Hal ini menurut Saidi merupakan suatu progres perkembangbiakan yang lumayan pesat bagi populasi gajah liar tersebut. Dimana dapat dikatakan disaat komunitas kawanan gajah ini sedang didera konflik memanas dengan masyarakat pemilik lahan di seputaran areal mereka, yang sampai pada tahap pengusiran paksa oleh warga baik menggunakan metode ledakan petasan dan sebagainya, namun gajah-gajah tersebut masih sempat berkembang biak melahirkan anaknya.

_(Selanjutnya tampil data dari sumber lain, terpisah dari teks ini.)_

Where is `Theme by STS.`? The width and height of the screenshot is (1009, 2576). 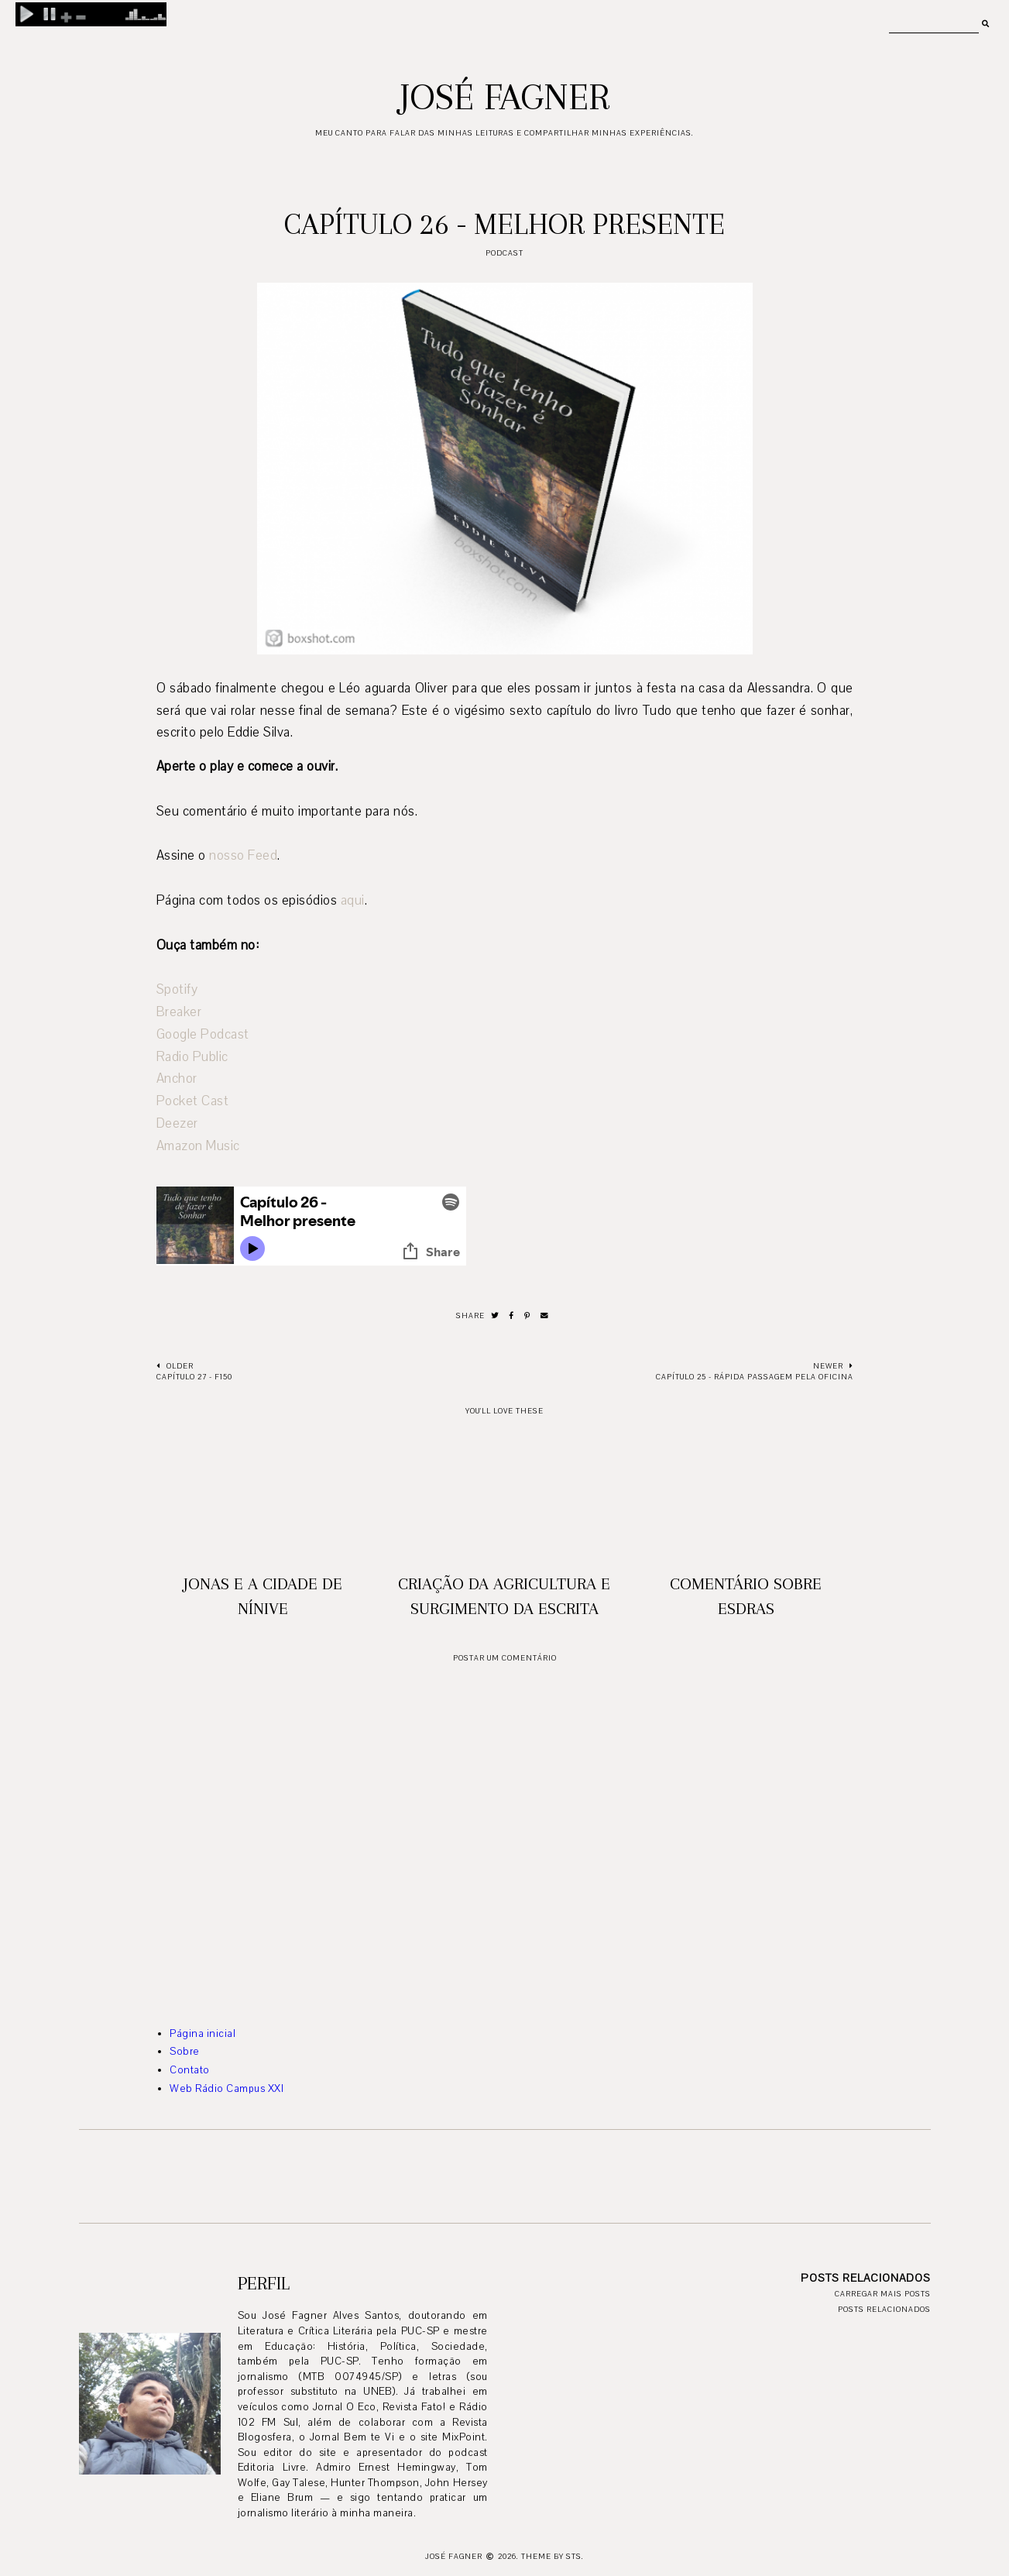
Theme by STS. is located at coordinates (552, 2556).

Sisi buruk dampak dari bertambahnya populasi gajah liar ini, menurut pria yang mengaku sudah bekerja Di BKSDA selama hampir 25 tahun ini, dengan semakin besarnya populasi gajah liar di kawasan tersebut, dapat dipastikan intensitas konflik antara gajah liar dan masyarakat sekitar semakin tinggi dan berkemungkinan akan berdapampak pada jumlah korban jiwa akibat dari konflik tersebut. “Aceh Tengah merupakan kawasan subur bagi gajah berkembang biak, dalam kurun waktu 10 tahun saja jumlah pertambahan populasinya hampir mencapai 45 % dari jumlah awal dan hal itu terjadi ditengah konflik antara kawanan gajah dan masyarakat sedang terjadi, bagaimana jika tidak ada konflik, tentu jumlah pertunbuhan mereka bisa lebih besar Lagi,” ujar Saidi yang ditemui Acehherald.com, Senin, (07/3/22).
Lebih lanjut Saidi menjelaskan, konflik antara “Poe Meurah =Sebutan gajah dalam bahasa Aceh” dengan masyarakat ini terjadi akibat menipisnya jumlah area kawasan gajah tersebut yang terjadi akibat pembukaan lahan hutan dalam sekala besar.
Sehingga kawanan gajah tersebut kehilangan area tempat mereka berlindung dan sebagai tempat sumber makanan, akibat dari hal tersebut, kawanan gajah melakukan migrasi dan tentu saja dalam proses migrasi tersebut mereka menemukan area kawasan kebun penduduk yang menyajikan tanaman-tanaman yang dapat mereka jadikan sebagai makanan.
Salah seorang warga Kampung Karang Ampar, Bahri Aman Putroe, kepada Acehherald mengatakan seharusnya pemerintah daerah, pemerintah provinsi dan pemerintah pusat segera mengambil tindakan guna mengantisipasi agar konflik antara gajah liar dan masyarakat ini tidak berkepanjangan dan juga tidak lagi menimbulkan korban di kedua belah pihak.
Menurut Aman Putroe, ada delapan ekor gajah liar yang mengendap dikawasan kebun milik orang tuanya, sehingga menyebakan orang tuanya serta masyarakat lain yang kebunnya berada dikawasan tersebut enggan kekebun, meski sekedar mengambil buah durian milik mereka yang sedang dimusim panen puncak saat ini.
Jika hal ini dibiarkan, ujar Aman Putroe, tidak tertutup kemungkinan warga akan mengambil tindakan ekstrim yang berdampak terjadinya korban pada kawanan gajah liar tersebut. “Sudah saatnya pemerintah serius memikirkan masalah penanganan gajah ini, harus berapa banyak lagi warga yang mati akibat dianiaya oleh kawanan gajah ini dan harus berapa orang lagi warga yang dipenjara karena terpaksa membunuh gajah liar tersebut, pemerintah jangan tutup mata, segeralah tangani masalah ini,” ujar Aman Putroe.
Sebagai saran, lanjut Aman Putroe, kenapa tidak dibebaskan lahan sekitar ratusan hektar guna untuk dibuatkan menjadi kawasan penangkaran gajah liar ini, sehingga disamping memelihara dan melestarikan populasi satwa dilindungi tersebut, penangkaran gajah tersebut juga merupakan langkah efektif menghentikan konflik antara gajah liar dan masyarakat yang sudah sejak lama terjadi.